Le programme d'essai est en cours à l'EMEC (European Marine Energy Centre), situé dans les Orcades au nord de l'Écosse, où la technologie brevetée a été connectée au réseau des Orcades pour y injecter progressivement l'électricité produite. Le projet ne s'intéresse pas seulement aux performances énergétiques et hydrodynamiques mais également à la réduction des coûts de maintenance et au développement d'une stratégie de gestion de la plateforme.
 
Les versions Mark 1 et 2 de la SR2000 seront déployées côte à côte sur le site de l'EMEC, formant un réseau marémoteur flottant de 4 MW, pour démontrer l'exploitation d'énergie à partir de ressources marémotrices variables localement.

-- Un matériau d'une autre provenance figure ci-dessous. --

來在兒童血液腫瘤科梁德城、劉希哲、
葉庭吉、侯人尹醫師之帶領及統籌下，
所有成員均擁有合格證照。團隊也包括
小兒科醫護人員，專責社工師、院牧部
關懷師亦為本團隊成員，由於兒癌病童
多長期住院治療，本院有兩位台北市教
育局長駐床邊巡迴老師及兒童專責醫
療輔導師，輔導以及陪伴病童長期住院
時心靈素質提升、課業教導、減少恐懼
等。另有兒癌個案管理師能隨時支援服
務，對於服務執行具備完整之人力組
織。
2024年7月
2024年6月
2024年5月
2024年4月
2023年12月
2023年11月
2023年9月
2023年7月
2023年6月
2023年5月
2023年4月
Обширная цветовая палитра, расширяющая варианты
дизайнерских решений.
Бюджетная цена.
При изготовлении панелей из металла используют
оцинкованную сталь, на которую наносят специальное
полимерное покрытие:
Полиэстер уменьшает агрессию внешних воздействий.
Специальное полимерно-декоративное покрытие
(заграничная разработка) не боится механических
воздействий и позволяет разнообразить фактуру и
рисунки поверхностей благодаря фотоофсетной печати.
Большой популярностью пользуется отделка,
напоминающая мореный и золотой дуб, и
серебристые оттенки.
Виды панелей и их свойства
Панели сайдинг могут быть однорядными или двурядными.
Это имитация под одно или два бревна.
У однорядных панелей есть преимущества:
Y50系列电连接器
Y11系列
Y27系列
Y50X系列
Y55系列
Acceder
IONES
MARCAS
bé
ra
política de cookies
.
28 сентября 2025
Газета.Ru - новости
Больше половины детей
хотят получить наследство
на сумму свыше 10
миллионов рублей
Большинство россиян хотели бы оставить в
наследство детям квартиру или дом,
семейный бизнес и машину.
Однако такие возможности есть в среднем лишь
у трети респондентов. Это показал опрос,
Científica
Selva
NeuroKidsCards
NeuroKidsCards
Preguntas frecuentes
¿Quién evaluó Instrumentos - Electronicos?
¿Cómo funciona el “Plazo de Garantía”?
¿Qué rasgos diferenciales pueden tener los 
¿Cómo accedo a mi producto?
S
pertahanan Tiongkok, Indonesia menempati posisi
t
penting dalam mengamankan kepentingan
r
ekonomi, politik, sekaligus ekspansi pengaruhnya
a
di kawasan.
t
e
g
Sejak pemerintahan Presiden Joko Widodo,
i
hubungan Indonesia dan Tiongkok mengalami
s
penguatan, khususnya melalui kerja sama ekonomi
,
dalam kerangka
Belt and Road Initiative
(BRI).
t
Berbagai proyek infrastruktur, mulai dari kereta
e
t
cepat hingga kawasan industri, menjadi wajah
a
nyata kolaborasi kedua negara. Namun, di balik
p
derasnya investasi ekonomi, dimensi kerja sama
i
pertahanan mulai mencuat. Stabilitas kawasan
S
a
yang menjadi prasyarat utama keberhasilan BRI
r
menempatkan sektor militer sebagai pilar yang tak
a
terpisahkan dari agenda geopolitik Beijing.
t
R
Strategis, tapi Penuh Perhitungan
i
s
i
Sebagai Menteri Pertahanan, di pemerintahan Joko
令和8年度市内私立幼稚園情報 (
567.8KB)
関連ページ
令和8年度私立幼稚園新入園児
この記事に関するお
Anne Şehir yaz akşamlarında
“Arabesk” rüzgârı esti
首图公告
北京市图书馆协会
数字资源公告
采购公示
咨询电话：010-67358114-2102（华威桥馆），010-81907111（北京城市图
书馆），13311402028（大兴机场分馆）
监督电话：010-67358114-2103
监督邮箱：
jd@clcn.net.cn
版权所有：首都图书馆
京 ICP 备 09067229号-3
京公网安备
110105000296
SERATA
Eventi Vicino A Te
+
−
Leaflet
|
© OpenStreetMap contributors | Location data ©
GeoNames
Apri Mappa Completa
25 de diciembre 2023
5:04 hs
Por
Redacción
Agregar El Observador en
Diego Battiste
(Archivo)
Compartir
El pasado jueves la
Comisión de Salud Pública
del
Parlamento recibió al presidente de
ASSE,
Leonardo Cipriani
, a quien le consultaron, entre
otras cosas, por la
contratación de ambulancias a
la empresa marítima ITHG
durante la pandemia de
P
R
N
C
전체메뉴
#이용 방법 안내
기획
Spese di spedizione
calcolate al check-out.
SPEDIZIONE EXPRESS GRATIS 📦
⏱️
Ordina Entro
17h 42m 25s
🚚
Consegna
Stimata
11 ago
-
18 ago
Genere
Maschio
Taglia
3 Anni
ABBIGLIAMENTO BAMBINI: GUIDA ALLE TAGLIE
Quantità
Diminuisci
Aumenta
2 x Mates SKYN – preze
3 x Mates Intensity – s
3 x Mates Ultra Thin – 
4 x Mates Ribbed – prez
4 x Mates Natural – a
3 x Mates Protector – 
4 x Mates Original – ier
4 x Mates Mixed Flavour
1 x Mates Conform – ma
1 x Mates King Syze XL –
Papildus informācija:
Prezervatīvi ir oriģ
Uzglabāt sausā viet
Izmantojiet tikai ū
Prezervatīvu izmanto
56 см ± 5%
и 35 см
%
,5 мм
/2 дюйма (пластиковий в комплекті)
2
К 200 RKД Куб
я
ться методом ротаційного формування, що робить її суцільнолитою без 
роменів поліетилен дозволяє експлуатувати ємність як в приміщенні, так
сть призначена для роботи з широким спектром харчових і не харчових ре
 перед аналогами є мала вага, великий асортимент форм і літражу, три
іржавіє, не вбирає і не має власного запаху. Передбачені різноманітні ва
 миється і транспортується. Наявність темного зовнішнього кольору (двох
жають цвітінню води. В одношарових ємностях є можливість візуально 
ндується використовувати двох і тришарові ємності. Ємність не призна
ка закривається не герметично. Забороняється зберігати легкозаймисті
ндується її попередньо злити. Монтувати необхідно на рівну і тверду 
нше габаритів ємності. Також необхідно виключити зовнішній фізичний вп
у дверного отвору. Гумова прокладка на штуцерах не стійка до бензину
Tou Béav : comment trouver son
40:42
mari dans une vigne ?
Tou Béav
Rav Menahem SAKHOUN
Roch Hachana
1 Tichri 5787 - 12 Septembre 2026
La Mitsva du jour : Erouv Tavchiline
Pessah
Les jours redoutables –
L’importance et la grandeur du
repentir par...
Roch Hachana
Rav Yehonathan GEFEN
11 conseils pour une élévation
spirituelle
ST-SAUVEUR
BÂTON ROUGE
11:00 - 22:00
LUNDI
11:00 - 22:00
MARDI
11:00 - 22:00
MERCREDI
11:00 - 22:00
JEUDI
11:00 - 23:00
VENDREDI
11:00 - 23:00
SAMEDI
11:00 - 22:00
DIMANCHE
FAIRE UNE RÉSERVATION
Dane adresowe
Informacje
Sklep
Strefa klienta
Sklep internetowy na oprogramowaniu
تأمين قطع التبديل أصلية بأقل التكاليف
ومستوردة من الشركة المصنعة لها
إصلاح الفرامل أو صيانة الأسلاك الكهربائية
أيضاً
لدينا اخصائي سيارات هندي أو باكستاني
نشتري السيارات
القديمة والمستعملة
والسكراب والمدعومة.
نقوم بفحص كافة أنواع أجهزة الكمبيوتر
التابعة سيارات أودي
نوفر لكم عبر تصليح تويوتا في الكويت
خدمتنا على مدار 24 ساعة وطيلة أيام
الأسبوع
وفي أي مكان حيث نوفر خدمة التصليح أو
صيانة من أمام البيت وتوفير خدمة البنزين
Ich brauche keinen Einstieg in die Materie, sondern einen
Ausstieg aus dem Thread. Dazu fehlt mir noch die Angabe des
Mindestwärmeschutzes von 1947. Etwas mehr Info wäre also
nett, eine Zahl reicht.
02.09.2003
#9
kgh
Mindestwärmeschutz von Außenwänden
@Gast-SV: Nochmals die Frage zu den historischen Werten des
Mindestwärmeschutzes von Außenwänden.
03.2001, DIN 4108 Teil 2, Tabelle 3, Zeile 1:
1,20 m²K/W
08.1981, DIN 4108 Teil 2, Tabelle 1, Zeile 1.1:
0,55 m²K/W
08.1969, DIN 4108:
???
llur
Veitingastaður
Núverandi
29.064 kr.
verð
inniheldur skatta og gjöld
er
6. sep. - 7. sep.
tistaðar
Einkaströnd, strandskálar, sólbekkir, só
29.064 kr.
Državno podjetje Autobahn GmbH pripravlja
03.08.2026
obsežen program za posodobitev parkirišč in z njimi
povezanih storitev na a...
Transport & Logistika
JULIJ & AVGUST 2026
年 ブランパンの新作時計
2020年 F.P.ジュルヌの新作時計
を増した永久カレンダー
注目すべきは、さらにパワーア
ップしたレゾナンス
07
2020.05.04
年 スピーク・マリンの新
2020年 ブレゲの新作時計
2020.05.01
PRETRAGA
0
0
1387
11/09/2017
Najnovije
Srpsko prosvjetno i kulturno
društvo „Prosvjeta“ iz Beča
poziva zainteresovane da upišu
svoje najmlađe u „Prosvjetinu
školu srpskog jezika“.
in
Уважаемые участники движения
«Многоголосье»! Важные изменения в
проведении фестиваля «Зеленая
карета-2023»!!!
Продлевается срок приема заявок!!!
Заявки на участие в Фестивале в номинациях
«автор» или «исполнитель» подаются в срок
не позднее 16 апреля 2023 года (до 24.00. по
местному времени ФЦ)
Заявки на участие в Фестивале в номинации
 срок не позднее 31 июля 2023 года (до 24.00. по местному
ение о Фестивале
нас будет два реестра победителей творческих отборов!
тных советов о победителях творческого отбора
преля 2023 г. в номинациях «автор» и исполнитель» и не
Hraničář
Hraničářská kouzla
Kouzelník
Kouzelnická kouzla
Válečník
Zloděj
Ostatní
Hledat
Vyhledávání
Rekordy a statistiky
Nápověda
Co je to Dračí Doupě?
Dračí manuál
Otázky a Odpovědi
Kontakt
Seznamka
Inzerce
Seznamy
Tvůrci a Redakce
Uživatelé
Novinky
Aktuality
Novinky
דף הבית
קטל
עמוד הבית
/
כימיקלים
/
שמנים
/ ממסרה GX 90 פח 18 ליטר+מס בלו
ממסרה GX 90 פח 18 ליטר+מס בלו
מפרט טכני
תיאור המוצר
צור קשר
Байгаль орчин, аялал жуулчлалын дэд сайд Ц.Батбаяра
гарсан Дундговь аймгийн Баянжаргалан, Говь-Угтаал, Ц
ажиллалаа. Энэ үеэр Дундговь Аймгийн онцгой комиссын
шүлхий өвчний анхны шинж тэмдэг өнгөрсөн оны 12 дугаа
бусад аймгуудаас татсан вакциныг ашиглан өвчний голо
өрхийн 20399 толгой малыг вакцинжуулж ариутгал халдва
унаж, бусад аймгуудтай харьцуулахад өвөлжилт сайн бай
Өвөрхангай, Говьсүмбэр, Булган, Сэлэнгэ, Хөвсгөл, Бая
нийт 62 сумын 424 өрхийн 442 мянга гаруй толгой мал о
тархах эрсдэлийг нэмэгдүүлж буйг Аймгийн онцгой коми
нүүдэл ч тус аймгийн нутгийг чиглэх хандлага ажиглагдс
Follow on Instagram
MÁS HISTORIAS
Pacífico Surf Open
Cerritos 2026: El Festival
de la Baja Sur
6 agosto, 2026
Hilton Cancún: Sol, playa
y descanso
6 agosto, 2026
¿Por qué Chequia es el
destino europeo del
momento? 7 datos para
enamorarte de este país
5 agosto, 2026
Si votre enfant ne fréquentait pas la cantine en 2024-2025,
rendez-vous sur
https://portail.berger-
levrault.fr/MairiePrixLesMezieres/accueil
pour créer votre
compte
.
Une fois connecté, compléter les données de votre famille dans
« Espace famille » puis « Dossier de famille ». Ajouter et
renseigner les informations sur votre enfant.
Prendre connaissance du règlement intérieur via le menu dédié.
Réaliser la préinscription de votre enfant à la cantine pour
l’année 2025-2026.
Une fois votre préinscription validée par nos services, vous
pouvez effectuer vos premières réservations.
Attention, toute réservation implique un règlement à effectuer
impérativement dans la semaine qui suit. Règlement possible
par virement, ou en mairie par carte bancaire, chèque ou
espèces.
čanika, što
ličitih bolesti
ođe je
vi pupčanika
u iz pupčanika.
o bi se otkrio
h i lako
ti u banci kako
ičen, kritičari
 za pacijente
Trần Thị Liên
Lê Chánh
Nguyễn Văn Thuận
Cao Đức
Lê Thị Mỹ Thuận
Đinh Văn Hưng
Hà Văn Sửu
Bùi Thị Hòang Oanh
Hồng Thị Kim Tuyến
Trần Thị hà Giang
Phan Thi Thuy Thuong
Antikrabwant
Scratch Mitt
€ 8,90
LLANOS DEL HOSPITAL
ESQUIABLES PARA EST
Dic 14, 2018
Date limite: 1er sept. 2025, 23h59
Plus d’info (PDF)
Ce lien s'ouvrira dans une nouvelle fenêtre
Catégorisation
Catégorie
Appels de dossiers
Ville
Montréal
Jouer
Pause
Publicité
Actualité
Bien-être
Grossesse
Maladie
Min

Le projet vise à réduire le LCOE (Levelised Cost of Energy), qui calcule le coût moyen de l'énergie produite à partir des installations flottantes exploitant l'énergie marémotrice. On espère ramener le montant du LCOE, estimé actuellement à 250 €/MWh, à 200 €/MWh (contre 145 à 203 pour l'éolien en mer).
 
Pour soutenir l'industrie, la Direction générale de l'environnement de l'UE a annoncé l'an dernier une feuille de route et proposé un plan d'investissement de 320 millions d'euros, afin de satisfaire d'ici 2050 10 % des besoins énergétiques de l'UE grâce à l'énergie des marées et des vagues. Cet argent est destiné à aider les entreprises à franchir le cap entre les démonstrations et la mise sur le marché.